La crisi di credibilità della politica nasce proprio qui: quando il rapporto tra partiti e cittadini si incrina, quando il sospetto sostituisce la fiducia, quando la percezione conta quanto – e talvolta più – della realtà dei fatti. Non è necessario dimostrare un illecito perché si apra una ferita politica: basta il dubbio. In politica, il dubbio è veleno lento. Fa perdere voti, mina la fiducia, erode la credibilità costruita in anni di impegno.
È dentro questo quadro che si inserisce la vicenda che riguarda il segretario del circolo del Partito Democratico di Molfetta, finito al centro dell’attenzione per un concorso.
Voglio essere chiarissimo: non metto in discussione la regolarità delle procedure, né la trasparenza, né le capacità personali. Non è questo il punto. Il punto è politico. Ed è enorme.
Perché quando si diffonde, in modo capillare, il dubbio che possa esserci stata una vicinanza politica tra chi ha ottenuto un risultato e chi riveste ruoli istituzionali o di responsabilità, quel dubbio diventa automaticamente una questione morale. E la questione morale non riguarda i tribunali: riguarda la fiducia dei cittadini.
In politica non basta essere onesti: bisogna essere percepiti come inattaccabili.

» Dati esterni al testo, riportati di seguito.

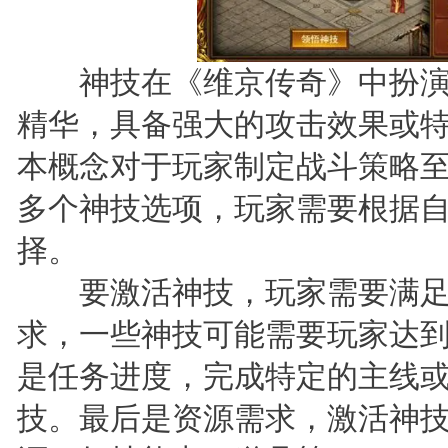
神技在《维京传奇》中扮演
精华，具备强大的攻击效果或
本概念对于玩家制定战斗策略
多个神技选项，玩家需要根据
择。
要激活神技，玩家需要满足
求，一些神技可能需要玩家达
是任务进度，完成特定的主线
技。最后是资源需求，激活神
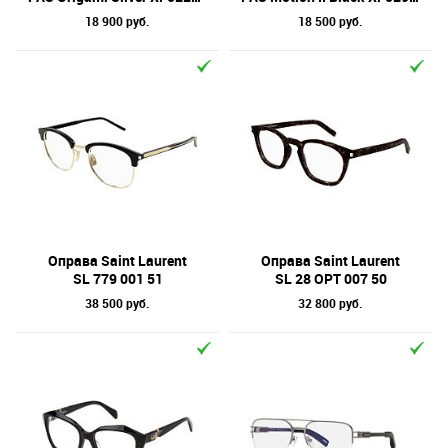
18 900 руб.
18 500 руб.
Оправа Saint Laurent
Оправа Saint Laurent
SL 779 001 51
SL 28 OPT 007 50
38 500 руб.
32 800 руб.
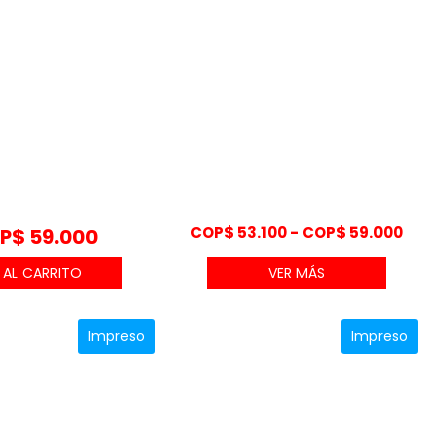
Rang
COP$
53.100
-
COP$
59.000
P$
59.000
de
VER MÁS
preci
desd
COP$ 
Impreso
Impreso
hast
COP$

La politica vive di credibilità. Vive della fiducia che i cittadini ripongono in chi li rappresenta. E quella fiducia è fragile, difficilissima da costruire e facilissima da perdere. Dobbiamo porci una domanda semplice ma decisiva: come potremo presentarci alle prossime elezioni chiedendo il voto ai cittadini se il nostro segretario porta sulle spalle questa spada di Damocle? Come potremo difendere il partito dagli attacchi degli avversari quando sappiamo benissimo che questa vicenda verrà ricordata ogni giorno della campagna elettorale? Come potremo parlare di etica pubblica, di trasparenza, di legalità, se non affrontiamo con chiarezza una questione che è già diventata patrimonio del dibattito pubblico? Illudersi che la gente dimentichi sarebbe un errore grave. Non succederà. La memoria politica, soprattutto quando si tratta di sospetti e polemiche, è lunghissima. Ed è proprio qui che entra in gioco la nostra storia. La storia della sinistra, la storia del Partito Democratico, la storia di una tradizione politica che ha sempre fatto della questione morale un pilastro identitario, non uno slogan da utilizzare a intermittenza.

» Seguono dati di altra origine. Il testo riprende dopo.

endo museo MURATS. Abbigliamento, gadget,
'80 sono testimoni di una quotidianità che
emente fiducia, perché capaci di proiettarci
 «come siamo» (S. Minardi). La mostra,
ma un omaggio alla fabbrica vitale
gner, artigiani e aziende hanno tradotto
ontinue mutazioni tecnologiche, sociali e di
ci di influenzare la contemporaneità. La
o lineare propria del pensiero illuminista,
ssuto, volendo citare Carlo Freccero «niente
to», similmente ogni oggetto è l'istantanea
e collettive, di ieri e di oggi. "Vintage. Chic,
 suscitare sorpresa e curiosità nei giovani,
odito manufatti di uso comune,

La questione morale è semplice: quando la tua posizione rischia di danneggiare il partito, devi fare un passo indietro. Non perché sei colpevole, ma perché sei responsabile. Non perché qualcuno te lo impone, ma perché lo impone la tua coscienza politica.
Non è una condanna personale. È un atto di responsabilità politica. Per questo ritengo che oggi esistano solo due strade possibili, chiare, limpide, senza ambiguità: dimettersi dalla carica di segretario oppure rinunciare al concorso.
Non esistono scorciatoie. Non esistono soluzioni intermedie. Non esistono compromessi possibili quando è in gioco la credibilità di un partito e la fiducia dei cittadini.
Come dicevano i romani: tertium non datur».